Running in web server Guide
Most of the time, Crawlee jobs are run as batch jobs. You have a list of URLs you want to scrape every week or you might want to scrape a whole website once per day. After the scrape, you send the data to your warehouse for analytics. Batch jobs are efficient because they can use Crawlee's built-in autoscaling to fully utilize the resources you have available. But sometimes you have a use-case where you need to return scrape data as soon as possible. There might be a user waiting on the other end so every millisecond counts. This is where running Crawlee in a web server comes in.
We will build a simple HTTP server that receives a page URL and returns the page title in the response. We will base this guide on the approach used in Apify's Super Scraper API repository which maps incoming HTTP requests to Crawlee Request.
Set up a web server
There are many popular web server frameworks for Node.js, such as Express, Koa, Fastify, and Hapi but in this guide, we will use the built-in http
Node.js module to keep things simple.
This will be our core server setup:
import { createServer } from 'http';
import { log } from 'crawlee';
const server = createServer(async (req, res) => {
log.info(`Request received: ${req.method} ${req.url}`);
res.writeHead(200, { 'Content-Type': 'text/plain' });
// We will return the page title here later instead
res.end('Hello World\n');
});
server.listen(3000, () => {
log.info('Server is listening for user requests');
});
Create the Crawler
We will create a standard CheerioCrawler and use the keepAlive: true
option to keep the crawler running even if there are no requests currently in the Request Queue. This way it will always be waiting for new requests to come in.

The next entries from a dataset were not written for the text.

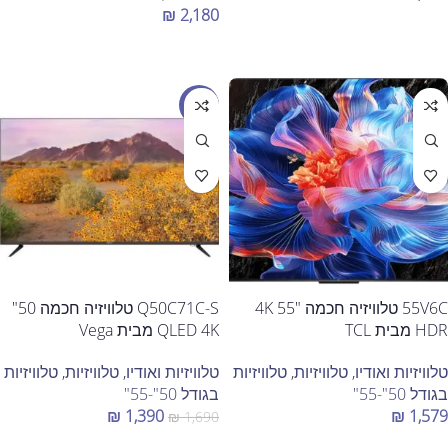
₪
2,180
הוספה לסל
הוספה לסל
מבצע
55V6C טלוויזיה חכמה "55 4K
Q50C71C-S טלוויזיה חכמה 50"
HDR מבית TCL
QLED 4K ‏מבית Vega
טלוויזיות ואודיו
,
טלוויזיות
,
טלוויזיות
טלוויזיות ואודיו
,
טלוויזיות
,
טלוויזיות
בגודל 50"-55"
בגודל 50"-55"
₪
1,390
₪
1,579
₪
1,690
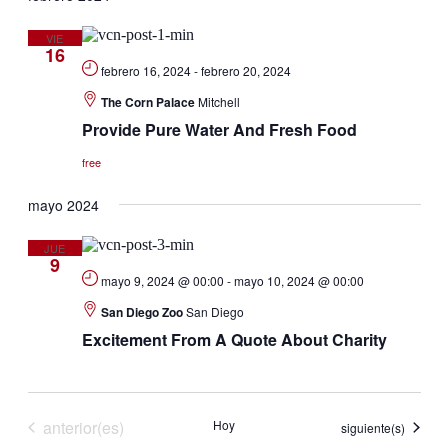
VIE
16
febrero 16, 2024
-
febrero 20, 2024
The Corn Palace
Mitchell
Provide Pure Water And Fresh Food
free
mayo 2024
JUE
9
mayo 9, 2024 @ 00:00
-
mayo 10, 2024 @ 00:00
San Diego Zoo
San Diego
Excitement From A Quote About Charity
Eventos
anterior(es)
Hoy
Eventos
siguiente(s)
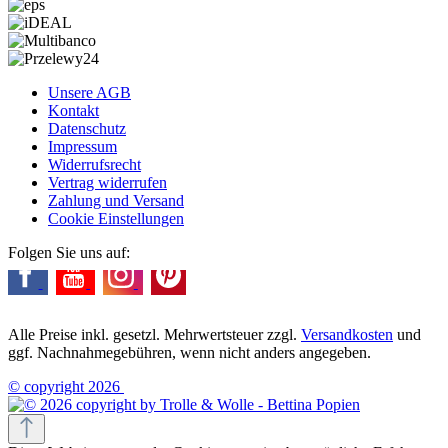
Unsere AGB
Kontakt
Datenschutz
Impressum
Widerrufsrecht
Vertrag widerrufen
Zahlung und Versand
Cookie Einstellungen
Folgen Sie uns auf:
Alle Preise inkl. gesetzl. Mehrwertsteuer zzgl.
Versandkosten
und
ggf. Nachnahmegebühren, wenn nicht anders angegeben.
© copyright 2026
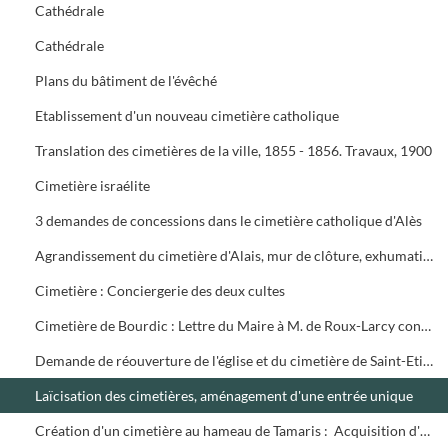
Cathédrale
Cathédrale
Plans du bâtiment de l'évêché
Etablissement d'un nouveau cimetière catholique
Translation des cimetières de la ville, 1855 - 1856. Travaux, 1900
Cimetière israélite
3 demandes de concessions dans le cimetière catholique d'Alès
Agrandissement du cimetière d'Alais, mur de clôture, exhumations, concessions
Cimetière : Conciergerie des deux cultes
Cimetière de Bourdic : Lettre du Maire à M. de Roux-Larcy concernant la construction du cimetière et les réserves de M. le Sous-Préfet quant à la dépense
Demande de réouverture de l'église et du cimetière de Saint-Etienne d'Alensac
Laïcisation des cimetières, aménagement d'une entrée unique
Création d'un cimetière au hameau de Tamaris : Acquisition d'un terrain, travaux. Règlement du cimetière d'Alais, 15/11/1922 et de celui de Tamaris, 01/03/1923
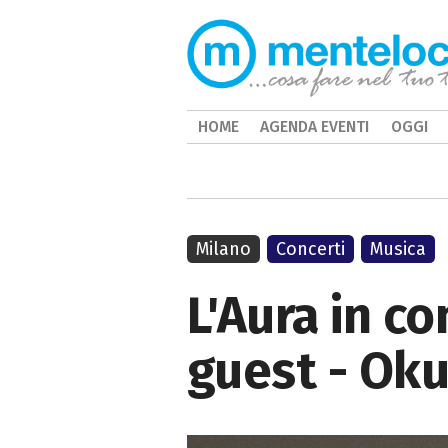
HOME
AGENDA EVENTI
OGGI
Milano
Concerti
Musica
L'Aura in c
guest - Ok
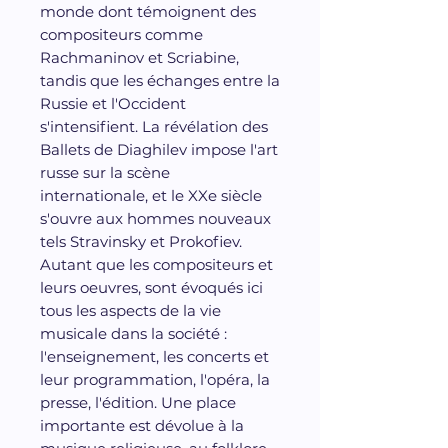
monde dont témoignent des
compositeurs comme
Rachmaninov et Scriabine,
tandis que les échanges entre la
Russie et l'Occident
s'intensifient. La révélation des
Ballets de Diaghilev impose l'art
russe sur la scène
internationale, et le XXe siècle
s'ouvre aux hommes nouveaux
tels Stravinsky et Prokofiev.
Autant que les compositeurs et
leurs oeuvres, sont évoqués ici
tous les aspects de la vie
musicale dans la société :
l'enseignement, les concerts et
leur programmation, l'opéra, la
presse, l'édition. Une place
importante est dévolue à la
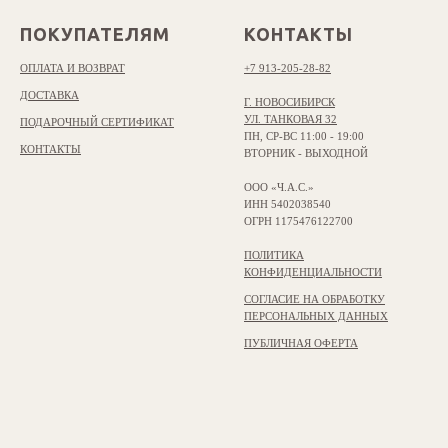
ПОКУПАТЕЛЯМ
КОНТАКТЫ
ОПЛАТА И ВОЗВРАТ
+7 913-205-28-82
ДОСТАВКА
Г. НОВОСИБИРСК
УЛ. ТАНКОВАЯ 32
ПОДАРОЧНЫЙ СЕРТИФИКАТ
ПН, СР-ВС 11:00 - 19:00
КОНТАКТЫ
ВТОРНИК - ВЫХОДНОЙ
ООО «Ч.А.С.»
ИНН 5402038540
ОГРН 1175476122700
ПОЛИТИКА
КОНФИДЕНЦИАЛЬНОСТИ
СОГЛАСИЕ НА ОБРАБОТКУ
ПЕРСОНАЛЬНЫХ ДАННЫХ
ПУБЛИЧНАЯ ОФЕРТА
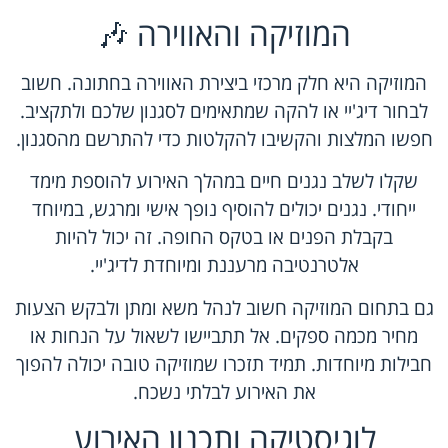
המוזיקה והאווירה 🎶
המוזיקה היא חלק מרכזי ביצירת האווירה בחתונה. חשוב
לבחור דיג'יי או להקה שמתאימים לסגנון שלכם ולתקציב.
חפשו המלצות והקשיבו להקלטות כדי להתרשם מהסגנון.
שקלו לשלב נגנים חיים במהלך האירוע להוספת מימד
ייחודי. נגנים יכולים להוסיף נופך אישי ומרגש, במיוחד
בקבלת הפנים או בטקס החופה. זה יכול להיות
אלטרנטיבה מרעננת ומיוחדת לדיג'יי.
גם בתחום המוזיקה חשוב לנהל משא ומתן ולבקש הצעות
מחיר מכמה ספקים. אל תתביישו לשאול על הנחות או
חבילות מיוחדות. תמיד תזכרו שמוזיקה טובה יכולה להפוך
את האירוע לבלתי נשכח.
לוגיסטיקה ותכנון האירוע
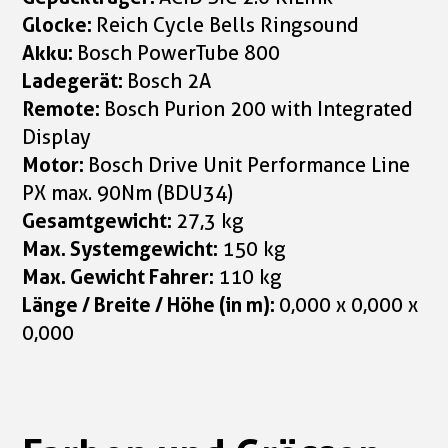
Glocke:
Reich Cycle Bells Ringsound
Akku:
Bosch PowerTube 800
Ladegerät:
Bosch 2A
Remote:
Bosch Purion 200 with Integrated
Display
Motor:
Bosch Drive Unit Performance Line
PX max. 90Nm (BDU34)
Gesamtgewicht:
27,3 kg
Max. Systemgewicht:
150 kg
Max. Gewicht Fahrer:
110 kg
Länge / Breite / Höhe (in m):
0,000 x 0,000 x
0,000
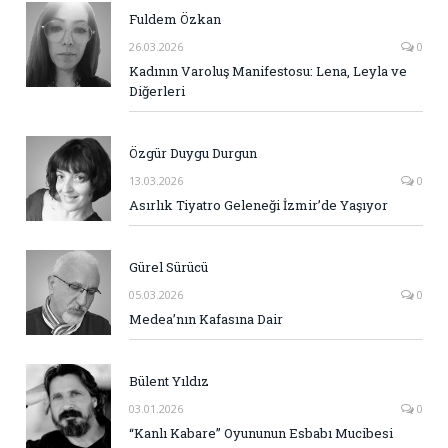
Fuldem Özkan
26.03.2026
0
Kadının Varoluş Manifestosu: Lena, Leyla ve
Diğerleri
Özgür Duygu Durgun
13.03.2026
0
Asırlık Tiyatro Geleneği İzmir’de Yaşıyor
Gürel Sürücü
05.03.2026
0
Medea’nın Kafasına Dair
Bülent Yıldız
03.01.2026
0
“Kanlı Kabare” Oyununun Esbabı Mucibesi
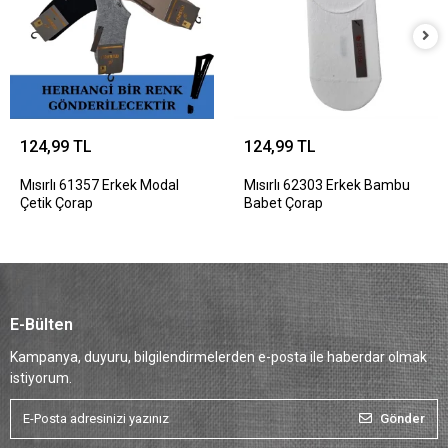
124,99 TL
124,99 TL
Mısırlı 61357 Erkek Modal
Mısırlı 62303 Erkek Bambu
Çetik Çorap
Babet Çorap
E-Bülten
Kampanya, duyuru, bilgilendirmelerden e-posta ile haberdar olmak
istiyorum.
Gönder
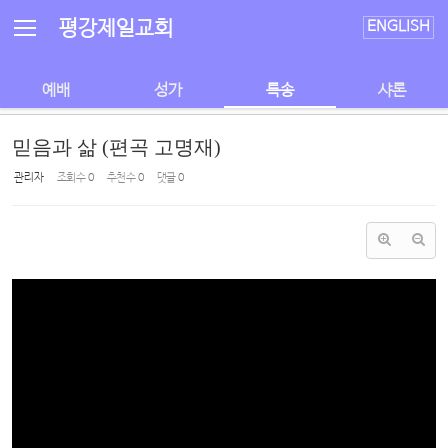
Sketchbook5, 스케치북5
Sketchbook5, 스케치북5
평강제일교회
ENGLISH
예배
성가
특송
샤론
믿음과 삶 (편곡 고명재)
관리자
조회 수
0
추천 수
0
댓글
0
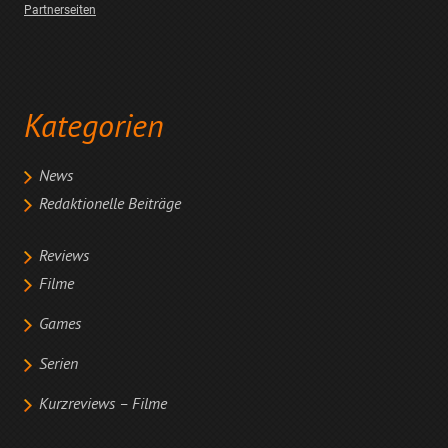
Partnerseiten
Kategorien
News
Redaktionelle Beiträge
Reviews
Filme
Games
Serien
Kurzreviews – Filme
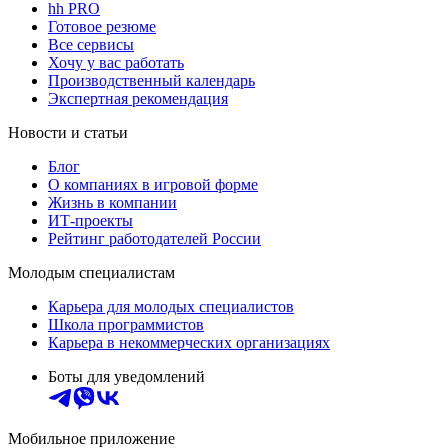
hh PRO
Готовое резюме
Все сервисы
Хочу у вас работать
Производственный календарь
Экспертная рекомендация
Новости и статьи
Блог
О компаниях в игровой форме
Жизнь в компании
ИТ-проекты
Рейтинг работодателей России
Молодым специалистам
Карьера для молодых специалистов
Школа программистов
Карьера в некоммерческих организациях
Боты для уведомлений
Мобильное приложение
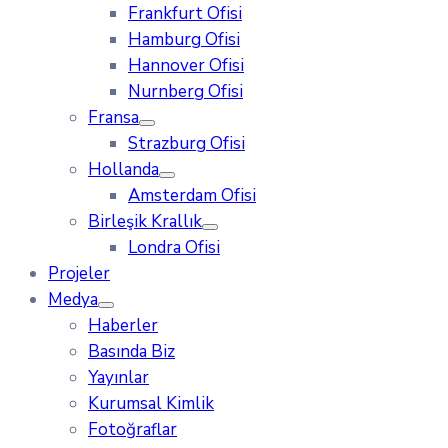
Frankfurt Ofisi
Hamburg Ofisi
Hannover Ofisi
Nurnberg Ofisi
Fransa
Strazburg Ofisi
Hollanda
Amsterdam Ofisi
Birleşik Krallık
Londra Ofisi
Projeler
Medya
Haberler
Basında Biz
Yayınlar
Kurumsal Kimlik
Fotoğraflar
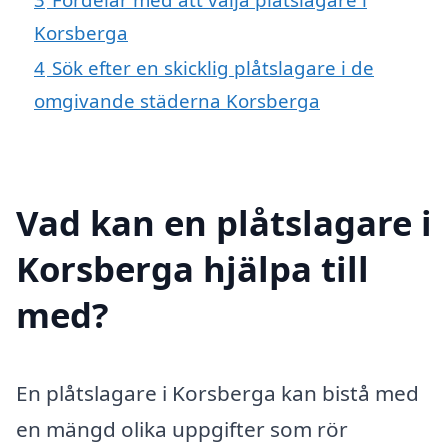
Korsberga
4
Sök efter en skicklig plåtslagare i de
omgivande städerna Korsberga
Vad kan en plåtslagare i
Korsberga hjälpa till
med?
En plåtslagare i Korsberga kan bistå med
en mängd olika uppgifter som rör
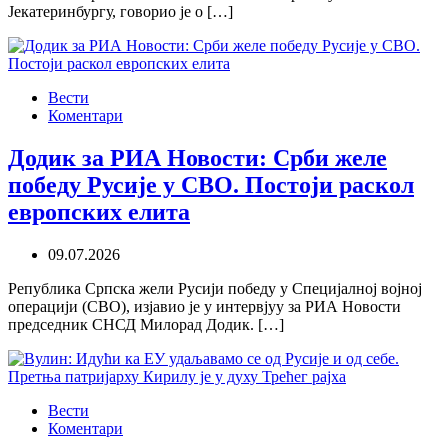
Јекатеринбургу, говорио је о […]
Вести
Коментари
Додик за РИА Новости: Срби желе
победу Русије у СВО. Постоји раскол
европских елита
09.07.2026
Република Српска жели Русији победу у Специјалној војној
операцији (СВО), изјавио је у интервјуу за РИА Новости
председник СНСД Милорад Додик. […]
Вести
Коментари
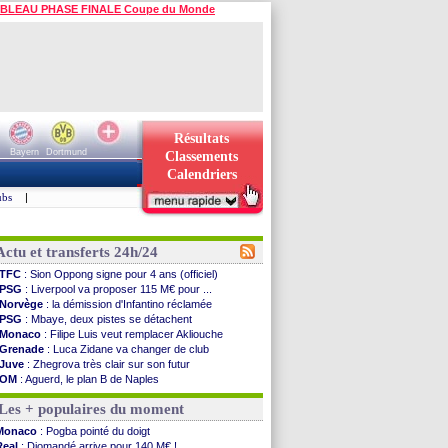
BLEAU PHASE FINALE Coupe du Monde
Résultats
Bayern
Dortmund
Classements
Calendriers
ubs
|
Actu et transferts 24h/24
TFC
: Sion Oppong signe pour 4 ans (officiel)
PSG
: Liverpool va proposer 115 M€ pour ...
Norvège
: la démission d'Infantino réclamée
PSG
: Mbaye, deux pistes se détachent
Monaco
: Filipe Luis veut remplacer Akliouche
Grenade
: Luca Zidane va changer de club
Juve
: Zhegrova très clair sur son futur
OM
: Aguerd, le plan B de Naples
Arsenal
: Guimarães a signé son contrat
Les + populaires du moment
Nantes
: direction Chypre pour Duverne
Monaco
: le remplaçant d'Akliouche en ...
Monaco
: Pogba pointé du doigt
Man Utd
: Bayindir signe au Celta (officiel)
Real
: Diomandé arrive pour 140 M€ !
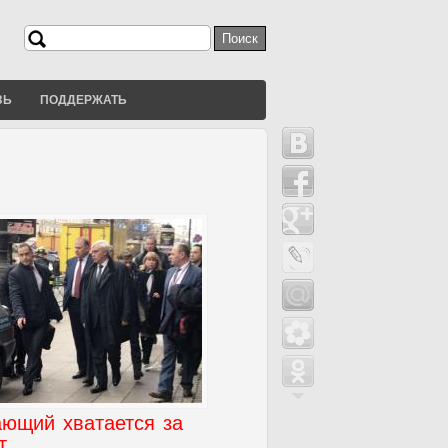
Поиск
Форма поиска
ЗЬ
ПОДДЕРЖАТЬ
ающий хватается за
т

import { CheerioCrawler, log } from 'crawlee';
const crawler = new CheerioCrawler({
keepAlive: true,
requestHandler: async ({ request, $ }) => {
const title = $('title').text();
// We will send the response here later
log.info(`Page title: ${title} on ${request.url}`);
},
});
Glue it together
Now we need to glue the server and the crawler together using the mapping of Crawlee Requests to HTTP responses discussed above. The whole program is actually quite simple. For production-grade service, you will need to improve error handling, logging, and monitoring but this is a good starting point.
import { randomUUID } from 'node:crypto';
import { CheerioCrawler, log } from 'crawlee';
import { createServer } from 'http';
// We will bind an HTTP response that we want to send to the Request.uniqueKey
const requestsToResponses = new Map();
const crawler = new CheerioCrawler({
keepAlive: true,
requestHandler: async ({ request, $ }) => {
const title = $('title').text();
log.info(`Page title: ${title} on ${request.url}, sending response`);
// We will pick the response from the map and send it to the user
// We know the response is there with this uniqueKey
const httpResponse = requestsToResponses.get(request.uniqueKey);
httpResponse.writeHead(200, { 'Content-Type': 'application/json' });
httpResponse.end(JSON.stringify({ title }));
// We can delete the response from the map now to free up memory
requestsToResponses.delete(request.uniqueKey);
},
});
const server = createServer(async (req, res) => {
// We parse the requested URL from the query parameters, e.g. localhost:3000/?url=https://example.com
const urlObj = new URL(req.url, 'http://localhost:3000');
const requestedUrl = urlObj.searchParams.get('url');
log.info(`HTTP request received for ${requestedUrl}, adding to the queue`);
if (!requestedUrl) {
log.error('No URL provided as query parameter, returning 400');
res.writeHead(400, { 'Content-Type': 'application/json' });
res.end(JSON.stringify({ error: 'No URL provided as query parameter' }));
return;
}
// We will add it first to the map and then enqueue it to the crawler that immediately processes it
// uniqueKey must be random so we process the same URL again
const crawleeRequest = { url: requestedUrl, uniqueKey: randomUUID() };
requestsToResponses.set(crawleeRequest.uniqueKey, res);
await crawler.addRequests([crawleeRequest]);
});
// Now we start the server, the crawler and wait for incoming connections
server.listen(3000, () => {
log.info('Server is listening for user requests');
});
await crawler.run();